Inflation and currency devaluation: Gold is often used as a hedge against inflation. When the value of fiat currencies is expected to decrease due to rising inflation, demand for gold rises, pushing up its price.
Lower interest rates: Gold prices tend to rise when interest rates are low. This is because holding gold has a lower opportunity cost compared to other interest-bearing investments like bonds, making gold more attractive to investors.
Weakening U.S. dollar: When the U.S. dollar weakens against other currencies, the price of gold (which is priced in U.S. dollars) tends to increase, as it becomes cheaper for buyers holding other currencies to purchase gold.
Supply and demand dynamics
Central bank purchases: When central banks buy large quantities of gold for their reserves, it increases demand and can drive prices higher.
Industrial and jewelry demand: A strong appetite for gold in the jewelry sector or for industrial use, such as in technology and electronics, can boost overall demand and contribute to price increases.
Investment demand: Investor sentiment plays a crucial role.

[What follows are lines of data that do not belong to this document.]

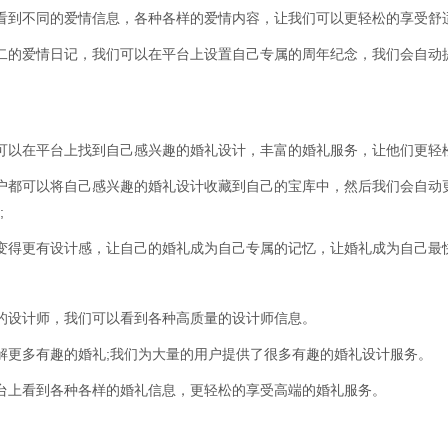
看到不同的爱情信息，各种各样的爱情内容，让我们可以更轻松的享受舒
二的爱情日记，我们可以在平台上设置自己专属的周年纪念，我们会自动
可以在平台上找到自己感兴趣的婚礼设计，丰富的婚礼服务，让他们更轻
户都可以将自己感兴趣的婚礼设计收藏到自己的宝库中，然后我们会自动
;
变得更有设计感，让自己的婚礼成为自己专属的记忆，让婚礼成为自己最快
的设计师，我们可以看到各种高质量的设计师信息。
解更多有趣的婚礼;我们为大量的用户提供了很多有趣的婚礼设计服务。
台上看到各种各样的婚礼信息，更轻松的享受高端的婚礼服务。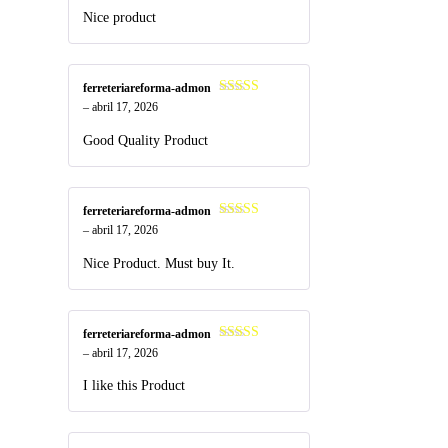
Nice product
ferreteriareforma-admon
Valorado
–
abril 17, 2026
en
4
de 5
Good Quality Product
ferreteriareforma-admon
Valorado
–
abril 17, 2026
en
4
de 5
Nice Product. Must buy It.
ferreteriareforma-admon
Valorado
–
abril 17, 2026
en
4
de 5
I like this Product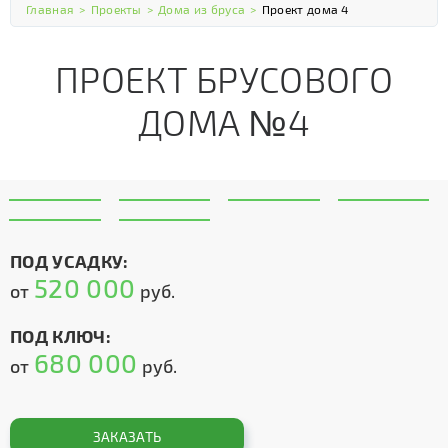
Главная
>
Проекты
>
Дома из бруса
>
Проект дома 4
ПРОЕКТ БРУСОВОГО
ДОМА №4
ПОД УСАДКУ:
520 000
от
руб.
ПОД КЛЮЧ:
680 000
от
руб.
ЗАКАЗАТЬ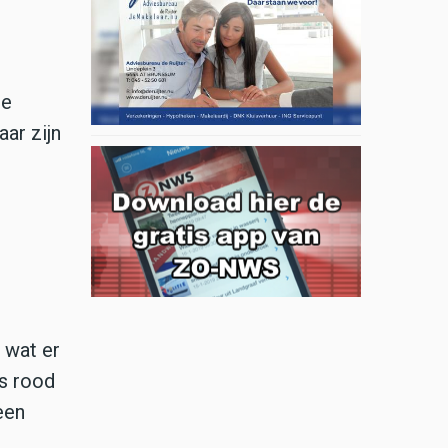
De
ar zijn
 wat er
ns rood
een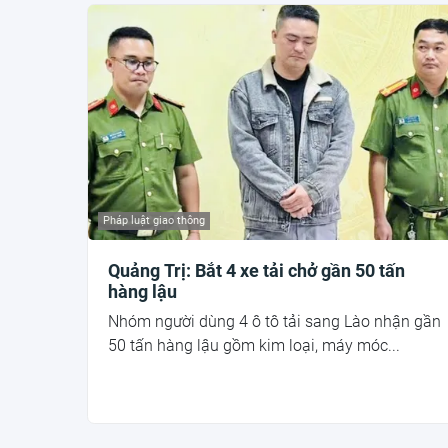
Pháp luật giao thông
Quảng Trị: Bắt 4 xe tải chở gần 50 tấn
hàng lậu
Nhóm người dùng 4 ô tô tải sang Lào nhận gần
50 tấn hàng lậu gồm kim loại, máy móc...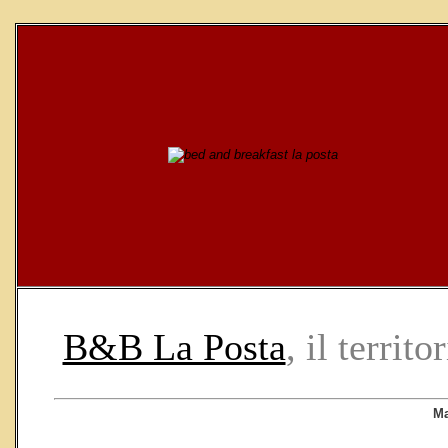
B&B La Posta
, il territ
Ma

Factors like rising inflows into gold-backed Exchange Traded Funds (ETFs) can significantly increase demand and prices.
Other contributing factors
Mining and production costs: The costs associated with mining and producing gold can also impact its final price.
Global economic outlook: A general sense of global economic uncertainty or a fear of recession can cause investors to flock to gold, raising its price.